◆ Assignment ◆
Word for word, repeat the entries, minus the pictures.

Stored items:
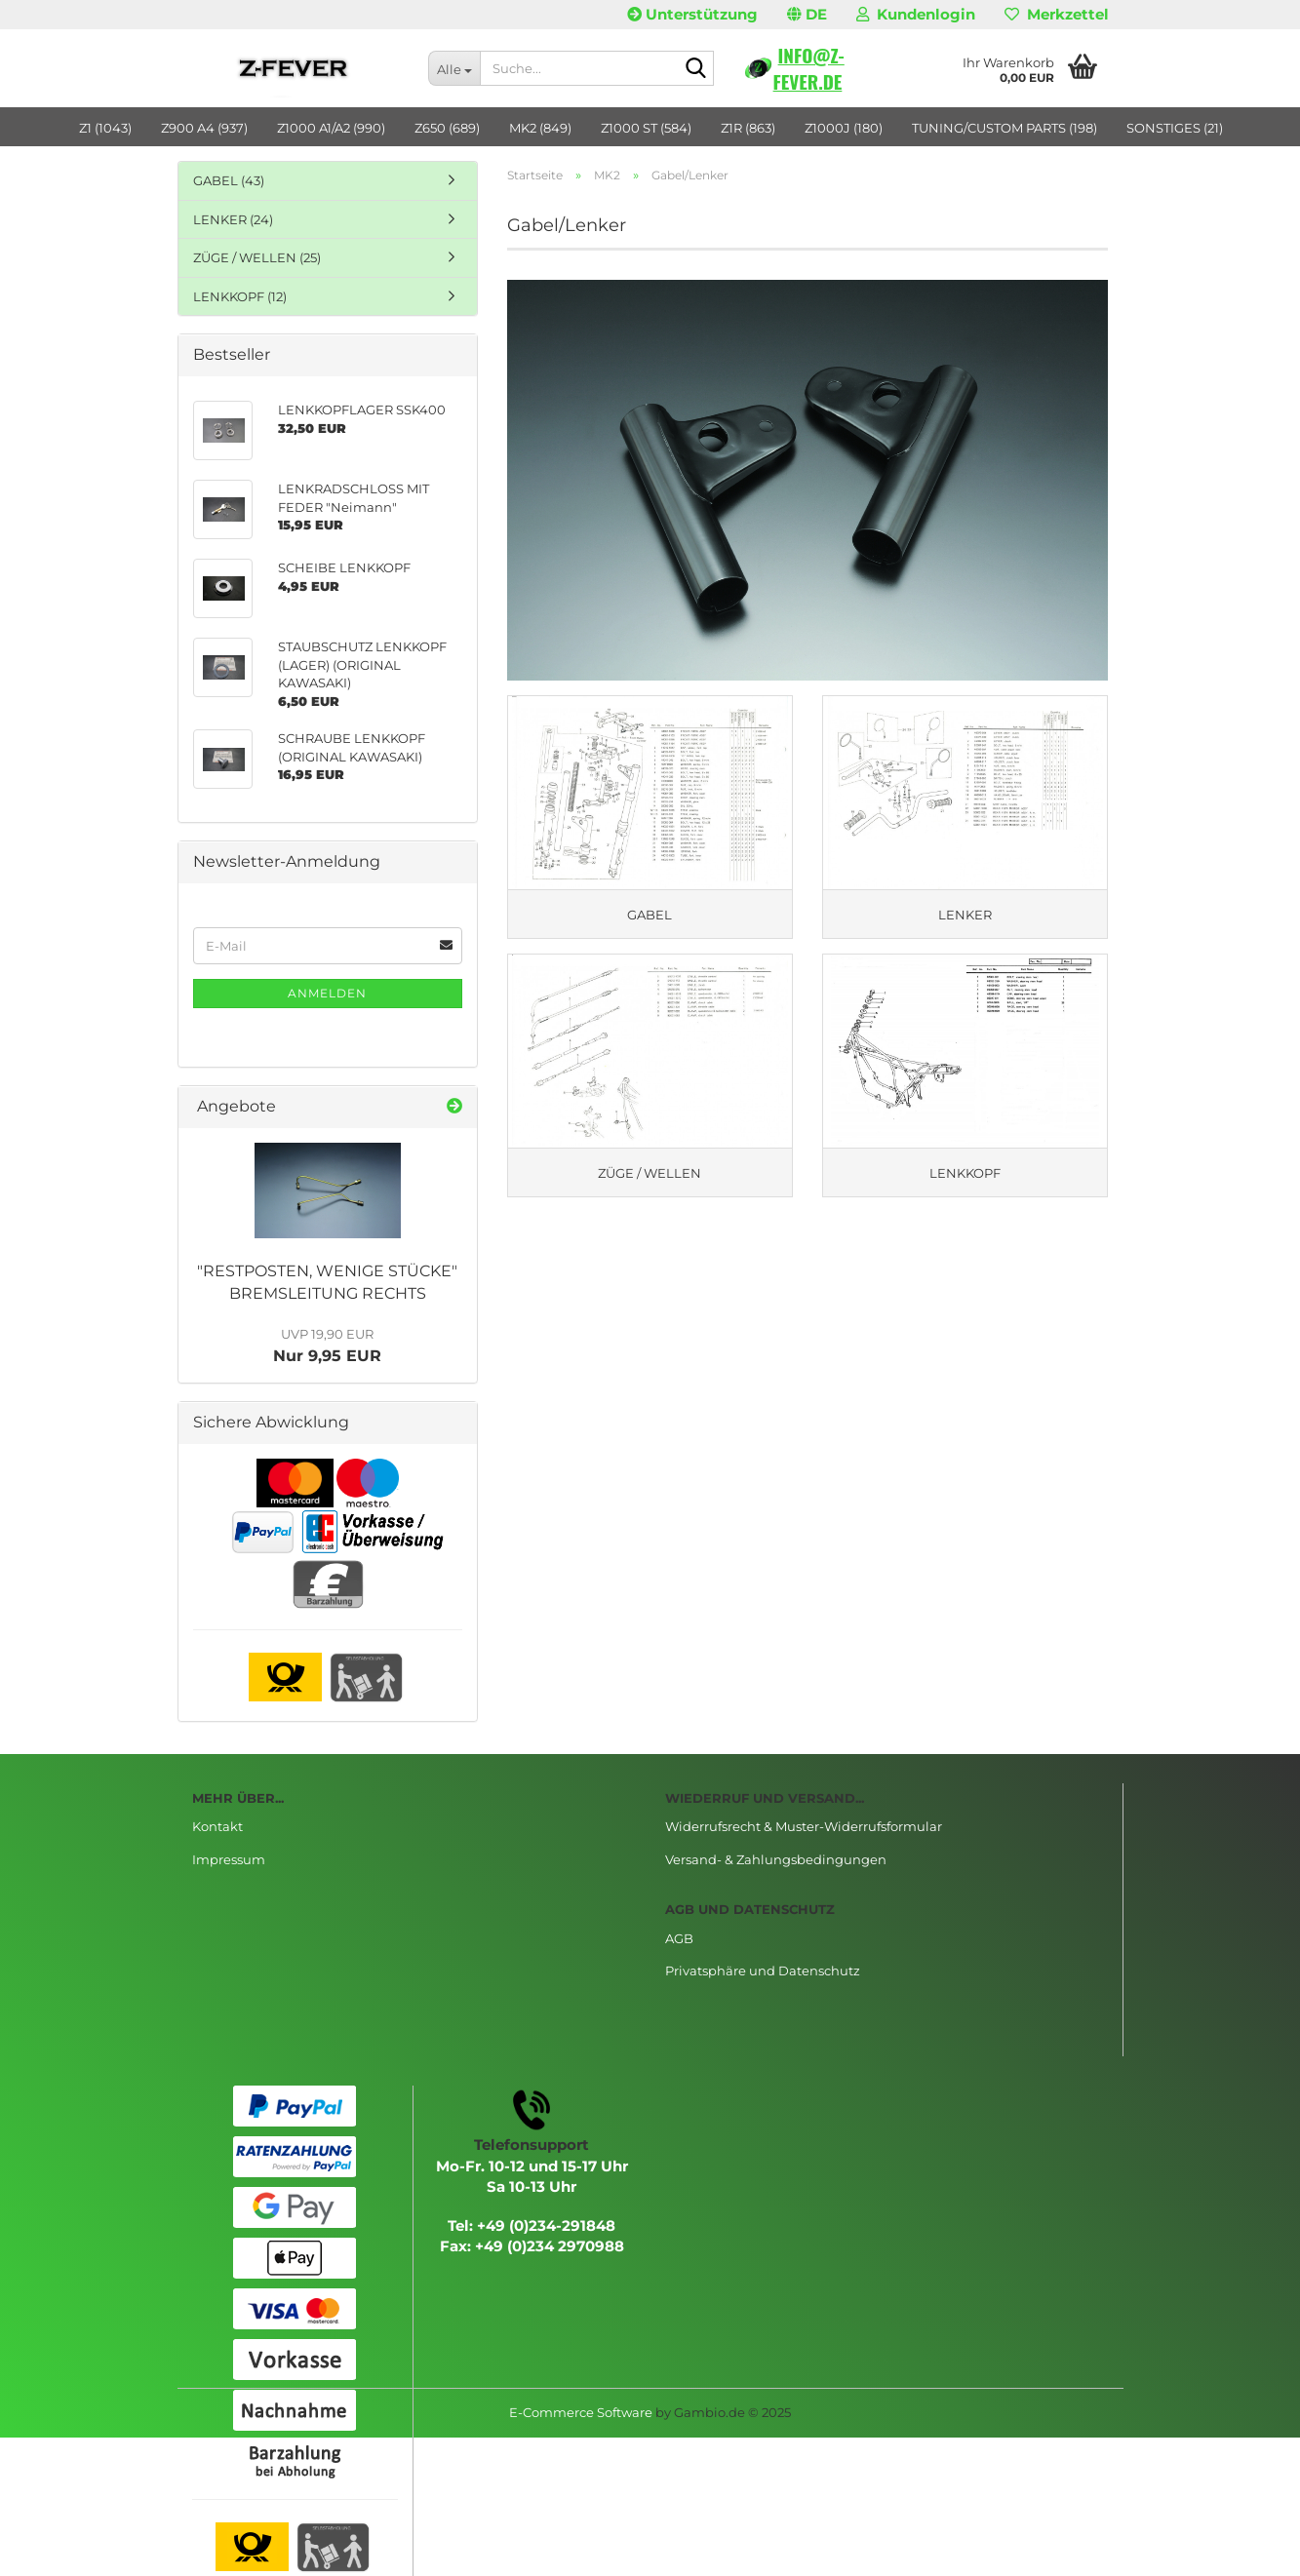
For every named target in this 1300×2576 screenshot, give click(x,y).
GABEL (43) (228, 180)
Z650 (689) (447, 128)
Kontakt (217, 1826)
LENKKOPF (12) (240, 296)
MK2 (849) (540, 128)
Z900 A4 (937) (204, 128)
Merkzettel (1057, 14)
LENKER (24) (233, 219)
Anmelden (327, 993)
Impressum (228, 1859)
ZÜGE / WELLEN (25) (257, 257)
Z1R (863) (748, 128)
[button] (807, 14)
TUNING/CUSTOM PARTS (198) (1004, 128)
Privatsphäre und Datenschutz (762, 1970)
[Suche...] (454, 68)
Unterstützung (692, 14)
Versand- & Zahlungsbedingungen (775, 1859)
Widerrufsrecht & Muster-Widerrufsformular (803, 1826)
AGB (679, 1938)
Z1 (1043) (105, 128)
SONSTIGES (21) (1174, 128)
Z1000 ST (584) (646, 128)
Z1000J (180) (844, 128)
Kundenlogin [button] (915, 14)
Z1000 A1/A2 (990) (331, 128)
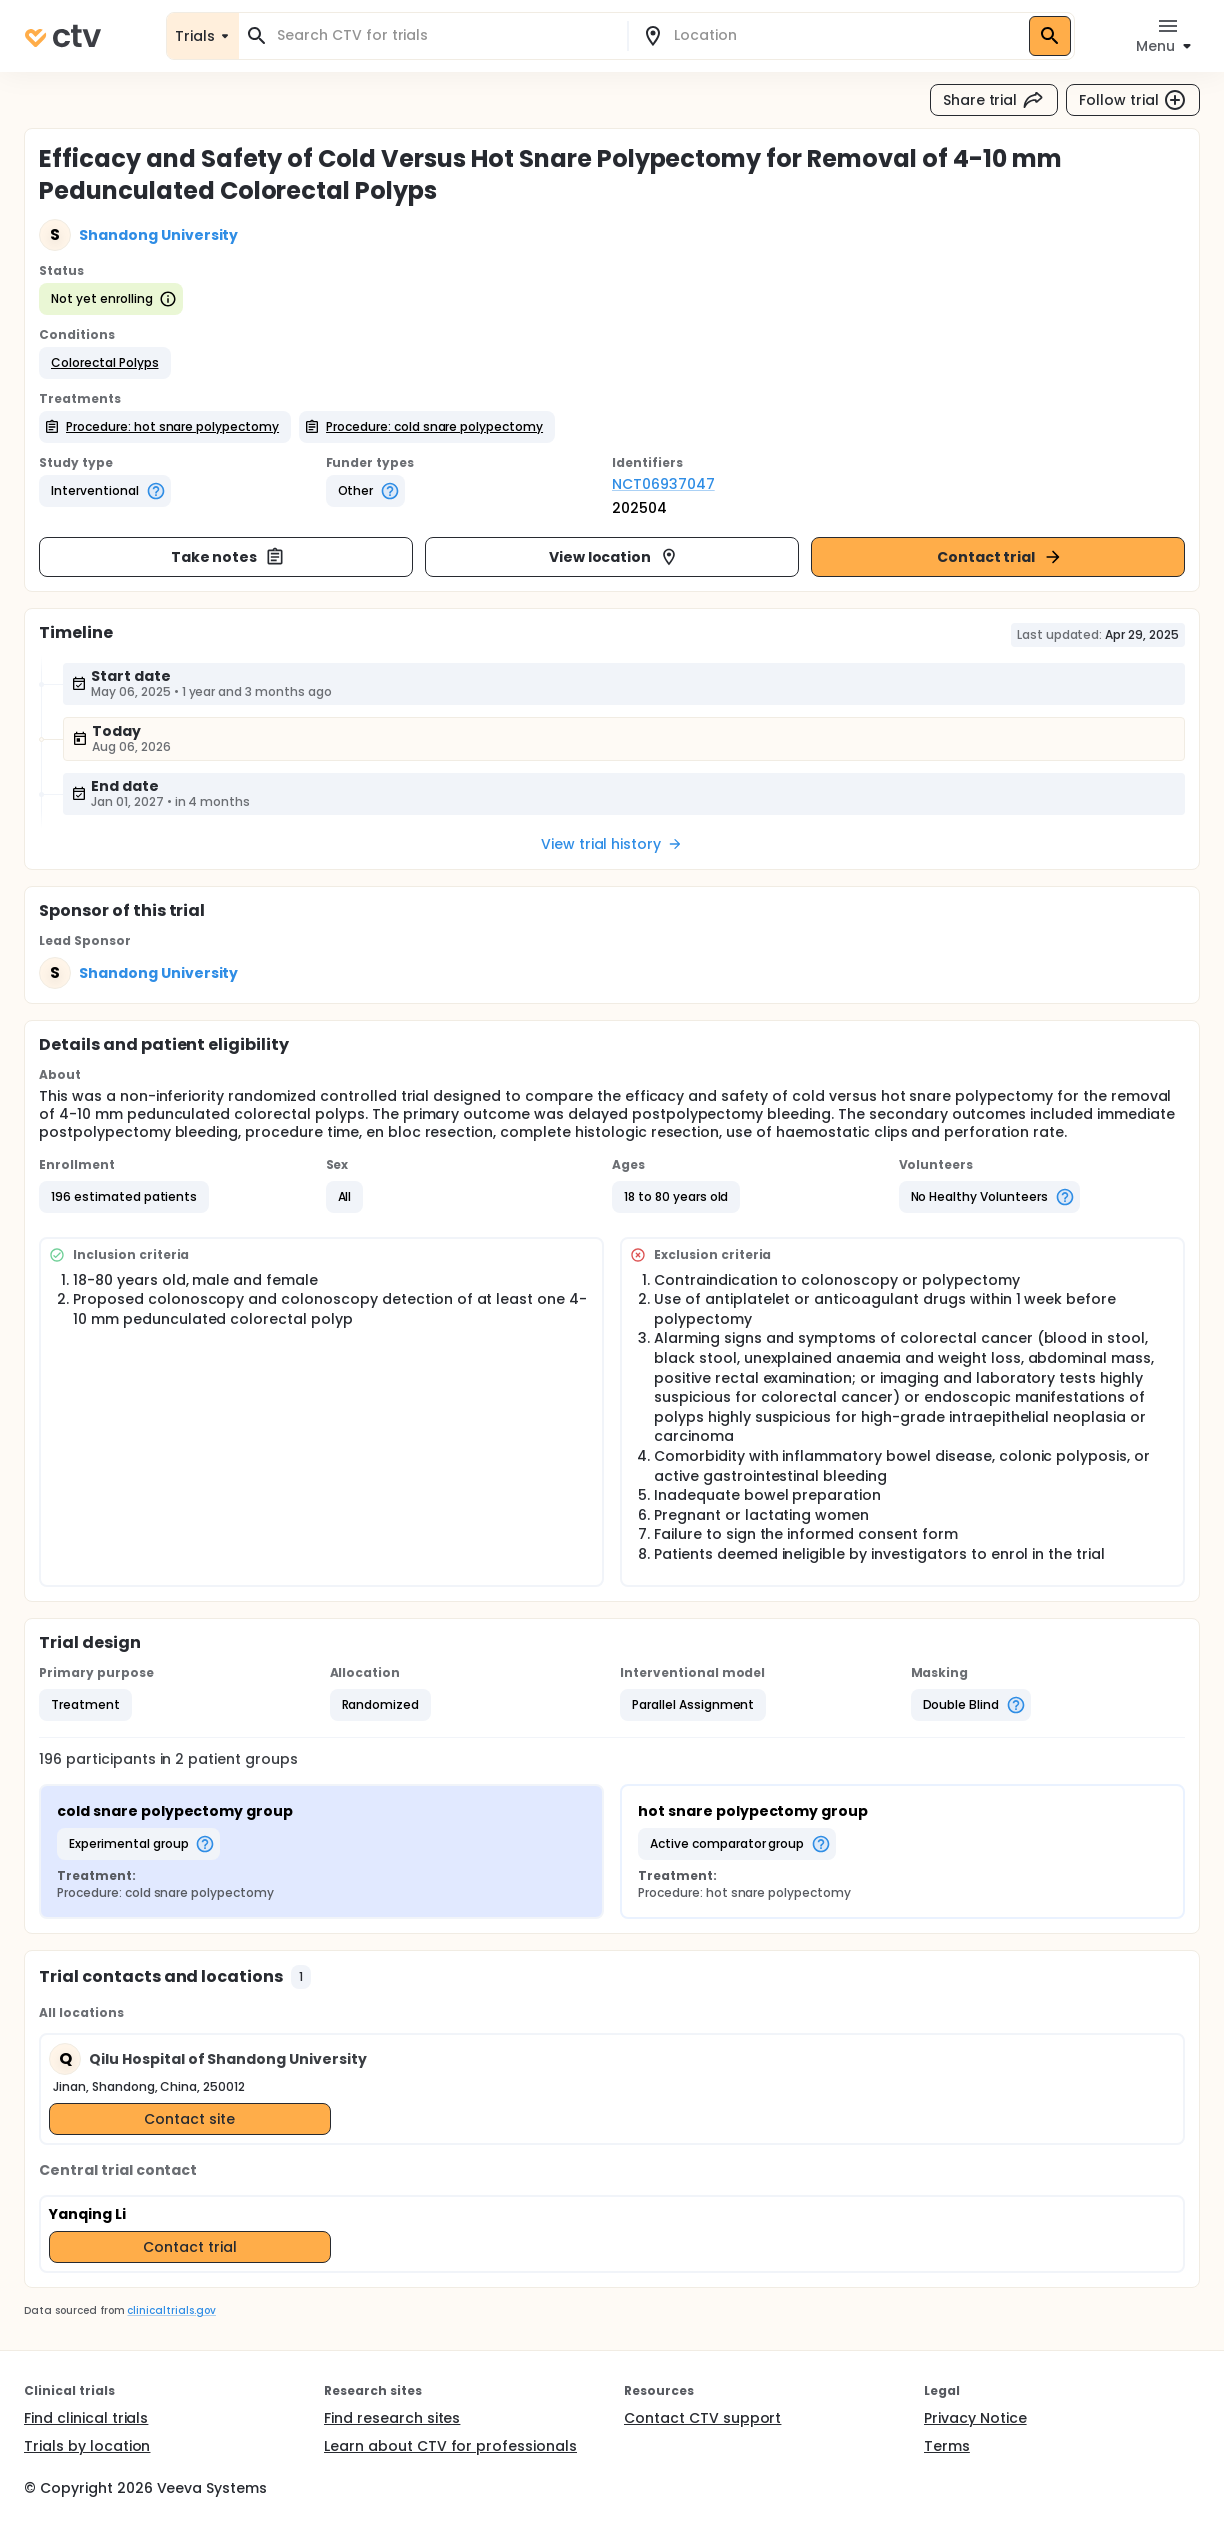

◆ Answer space ◆
For every named target in this 1300×2576 screenshot, give click(x,y).
GABEL (43) (228, 180)
Z650 (689) (447, 128)
Kontakt (217, 1826)
LENKKOPF (12) (240, 296)
MK2 (849) (540, 128)
Z900 A4 (937) (204, 128)
Merkzettel (1057, 14)
LENKER (24) (233, 219)
Anmelden (327, 993)
Impressum (228, 1859)
ZÜGE / WELLEN (25) (257, 257)
Z1R (863) (748, 128)
[button] (807, 14)
TUNING/CUSTOM PARTS (198) (1004, 128)
Privatsphäre und Datenschutz (762, 1970)
[Suche...] (454, 68)
Unterstützung (692, 14)
Versand- & Zahlungsbedingungen (775, 1859)
Widerrufsrecht & Muster-Widerrufsformular (803, 1826)
AGB (679, 1938)
Z1 (1043) (105, 128)
SONSTIGES (21) (1174, 128)
Z1000 ST (584) (646, 128)
Z1000J (180) (844, 128)
Kundenlogin [button] (915, 14)
Z1000 A1/A2 (990) (331, 128)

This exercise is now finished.